Using globalToShmemAsyncCopy

I am trying to make use of the globalToShmemAsyncCopy to load tiles of a sparse matrix to multiply it later but I can’t get it to work. What are the requisites to have the Global to Shmem copy working ?

See here, all of sections B.26 and B.27. You can see that there are multiple different API patterns you can use to tap into this capability. If you’re just getting started, try the code here.

The only requisites are that you are using at least compute capability 7.0 and preferably compute capability 8.0 or higher.

That’s interesting, I am actually using the same pattern as AsyncCopyLargeChunk that is provided on cuda-samples globalToShmemAsyncCopy. The code runs correctly but still when I run nsight compute the memory copy does not use the global to shmem path.

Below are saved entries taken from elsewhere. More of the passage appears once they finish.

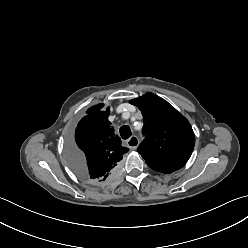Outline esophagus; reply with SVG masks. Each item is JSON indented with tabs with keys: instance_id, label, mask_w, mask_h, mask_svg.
<instances>
[{
	"instance_id": "esophagus-1",
	"label": "esophagus",
	"mask_w": 248,
	"mask_h": 248,
	"mask_svg": "<svg viewBox=\"0 0 248 248\" xmlns=\"http://www.w3.org/2000/svg\"><path fill=\"white\" fill-rule=\"evenodd\" d=\"M139 145V139L136 136H131L128 140H127V146L131 149V150H135Z\"/></svg>"
}]
</instances>
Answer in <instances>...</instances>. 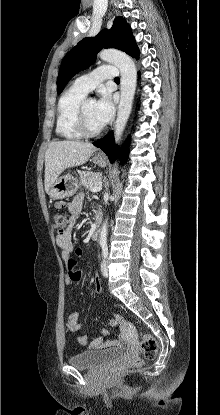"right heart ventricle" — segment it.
Instances as JSON below:
<instances>
[{
  "label": "right heart ventricle",
  "instance_id": "1",
  "mask_svg": "<svg viewBox=\"0 0 220 415\" xmlns=\"http://www.w3.org/2000/svg\"><path fill=\"white\" fill-rule=\"evenodd\" d=\"M85 97V93L72 86L59 98L56 116V133L59 137L67 140H78L83 137L75 127V113Z\"/></svg>",
  "mask_w": 220,
  "mask_h": 415
}]
</instances>
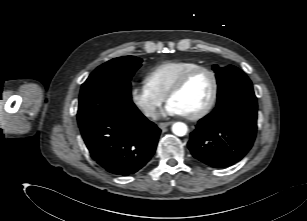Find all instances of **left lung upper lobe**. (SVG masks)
<instances>
[{
  "label": "left lung upper lobe",
  "mask_w": 307,
  "mask_h": 221,
  "mask_svg": "<svg viewBox=\"0 0 307 221\" xmlns=\"http://www.w3.org/2000/svg\"><path fill=\"white\" fill-rule=\"evenodd\" d=\"M218 83L217 106L239 96H253L254 91L249 78L238 68L213 66Z\"/></svg>",
  "instance_id": "obj_1"
}]
</instances>
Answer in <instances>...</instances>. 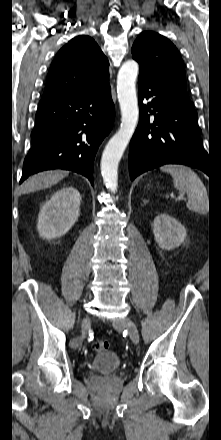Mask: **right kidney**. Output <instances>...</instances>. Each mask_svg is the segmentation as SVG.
Returning <instances> with one entry per match:
<instances>
[{
    "label": "right kidney",
    "instance_id": "ca27d5eb",
    "mask_svg": "<svg viewBox=\"0 0 221 440\" xmlns=\"http://www.w3.org/2000/svg\"><path fill=\"white\" fill-rule=\"evenodd\" d=\"M81 195L74 187L56 191L40 210L37 229L44 239L66 234L79 217Z\"/></svg>",
    "mask_w": 221,
    "mask_h": 440
}]
</instances>
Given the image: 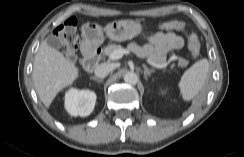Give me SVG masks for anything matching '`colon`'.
<instances>
[{
    "instance_id": "colon-1",
    "label": "colon",
    "mask_w": 244,
    "mask_h": 157,
    "mask_svg": "<svg viewBox=\"0 0 244 157\" xmlns=\"http://www.w3.org/2000/svg\"><path fill=\"white\" fill-rule=\"evenodd\" d=\"M162 30H176L182 31L186 34L188 48L191 55L197 58L200 54V43L197 36L188 31L186 26L179 21H167L159 25ZM56 36L61 41L63 46V53L65 57L71 62L75 63L77 60L76 48H77V27L76 22L73 19L66 21L61 25L57 31Z\"/></svg>"
}]
</instances>
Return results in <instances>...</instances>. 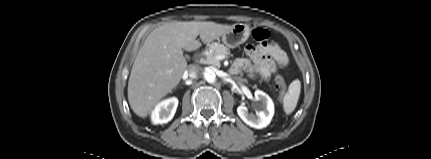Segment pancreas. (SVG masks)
<instances>
[{"instance_id":"pancreas-1","label":"pancreas","mask_w":431,"mask_h":159,"mask_svg":"<svg viewBox=\"0 0 431 159\" xmlns=\"http://www.w3.org/2000/svg\"><path fill=\"white\" fill-rule=\"evenodd\" d=\"M230 50L228 47L219 44V43H212L209 47V50L204 53L205 58L203 59V62L208 65L213 66H219L220 62L218 59H216L217 55H229ZM248 77L255 78V74L253 73V70H250L248 73Z\"/></svg>"}]
</instances>
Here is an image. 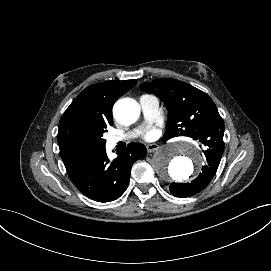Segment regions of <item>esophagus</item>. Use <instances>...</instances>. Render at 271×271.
<instances>
[{
  "mask_svg": "<svg viewBox=\"0 0 271 271\" xmlns=\"http://www.w3.org/2000/svg\"><path fill=\"white\" fill-rule=\"evenodd\" d=\"M146 148H147V151H148L149 153H151V152L157 151L158 148H159V146H158L156 143H150V144H148V145L146 146Z\"/></svg>",
  "mask_w": 271,
  "mask_h": 271,
  "instance_id": "esophagus-1",
  "label": "esophagus"
}]
</instances>
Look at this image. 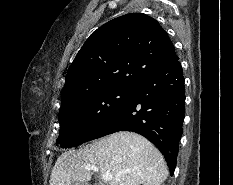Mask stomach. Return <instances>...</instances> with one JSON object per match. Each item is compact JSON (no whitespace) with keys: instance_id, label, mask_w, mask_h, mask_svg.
<instances>
[{"instance_id":"obj_1","label":"stomach","mask_w":233,"mask_h":185,"mask_svg":"<svg viewBox=\"0 0 233 185\" xmlns=\"http://www.w3.org/2000/svg\"><path fill=\"white\" fill-rule=\"evenodd\" d=\"M72 185H86L85 183H80V182H75V183H72Z\"/></svg>"}]
</instances>
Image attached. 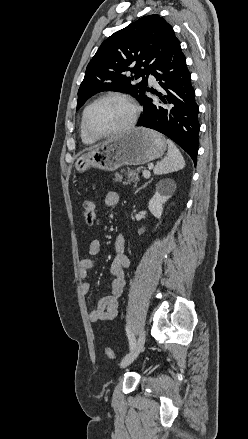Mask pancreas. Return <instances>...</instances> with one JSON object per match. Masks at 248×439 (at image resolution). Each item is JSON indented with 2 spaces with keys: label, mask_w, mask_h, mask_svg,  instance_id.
Returning a JSON list of instances; mask_svg holds the SVG:
<instances>
[{
  "label": "pancreas",
  "mask_w": 248,
  "mask_h": 439,
  "mask_svg": "<svg viewBox=\"0 0 248 439\" xmlns=\"http://www.w3.org/2000/svg\"><path fill=\"white\" fill-rule=\"evenodd\" d=\"M142 170V168H137L136 170H128L125 172V175L127 176V180H125L123 183L128 184L130 182L136 183L139 181V173ZM123 180V176L119 173L115 174V181L121 182Z\"/></svg>",
  "instance_id": "pancreas-1"
}]
</instances>
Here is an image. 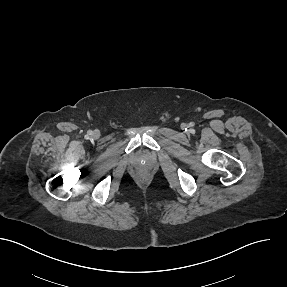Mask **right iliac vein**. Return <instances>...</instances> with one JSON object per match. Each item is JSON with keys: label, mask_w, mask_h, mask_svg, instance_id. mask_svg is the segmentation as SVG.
<instances>
[{"label": "right iliac vein", "mask_w": 287, "mask_h": 287, "mask_svg": "<svg viewBox=\"0 0 287 287\" xmlns=\"http://www.w3.org/2000/svg\"><path fill=\"white\" fill-rule=\"evenodd\" d=\"M93 135H94V137H97V136H98V133L95 132Z\"/></svg>", "instance_id": "right-iliac-vein-1"}]
</instances>
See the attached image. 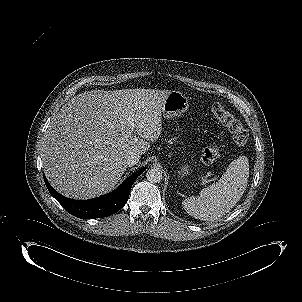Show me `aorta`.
<instances>
[{"label":"aorta","instance_id":"762f6f07","mask_svg":"<svg viewBox=\"0 0 302 302\" xmlns=\"http://www.w3.org/2000/svg\"><path fill=\"white\" fill-rule=\"evenodd\" d=\"M146 178L151 183H159L162 180V172L159 168H150L146 173Z\"/></svg>","mask_w":302,"mask_h":302}]
</instances>
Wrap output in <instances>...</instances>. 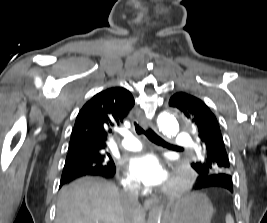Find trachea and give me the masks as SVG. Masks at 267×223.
<instances>
[{
	"label": "trachea",
	"instance_id": "trachea-1",
	"mask_svg": "<svg viewBox=\"0 0 267 223\" xmlns=\"http://www.w3.org/2000/svg\"><path fill=\"white\" fill-rule=\"evenodd\" d=\"M135 126V131L138 135L144 134L151 142L157 144V145H162V146H167V147H176L174 145H171L164 141L161 137H159L152 129H143L138 123L134 122Z\"/></svg>",
	"mask_w": 267,
	"mask_h": 223
}]
</instances>
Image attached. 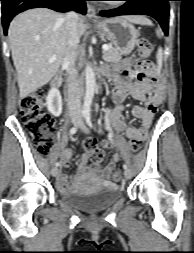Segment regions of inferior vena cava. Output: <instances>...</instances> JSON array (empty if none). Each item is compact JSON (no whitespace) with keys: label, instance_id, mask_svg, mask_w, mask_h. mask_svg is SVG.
<instances>
[{"label":"inferior vena cava","instance_id":"inferior-vena-cava-1","mask_svg":"<svg viewBox=\"0 0 194 253\" xmlns=\"http://www.w3.org/2000/svg\"><path fill=\"white\" fill-rule=\"evenodd\" d=\"M64 21L70 46L64 57V64L67 66V72L69 74V84L67 89L69 116L71 119H80L82 114L80 100L83 94V88L78 79V70L76 68L77 54L75 48L79 44L77 13L74 11L66 13V15H64Z\"/></svg>","mask_w":194,"mask_h":253}]
</instances>
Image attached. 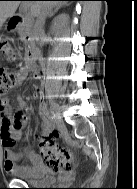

I initially assumed that it had something to do with the random memory access that I use later on but I couldn’t find any documentation on it.

ps: I am currently testing on Volta and Ampere Tesla cards.

Hi Robert,

I have done some testing by profiling the cuda-samples in different branches. Apparently it’s something related to drivers and cuda version on our slurm/singularity setup.

Any time you are having trouble with a CUDA code, I usually recommend using proper CUDA error checking as well as run your code with compute-sanitizer. Those steps will usually turn up driver/version issues and reduce confusion.

I believe the trick part is that it works but the optimisation doesn’t kick in, so I couldn’t see any errors but it didn’t perform as expected. Once I got the sample working, it was trivial to transfer the logic in.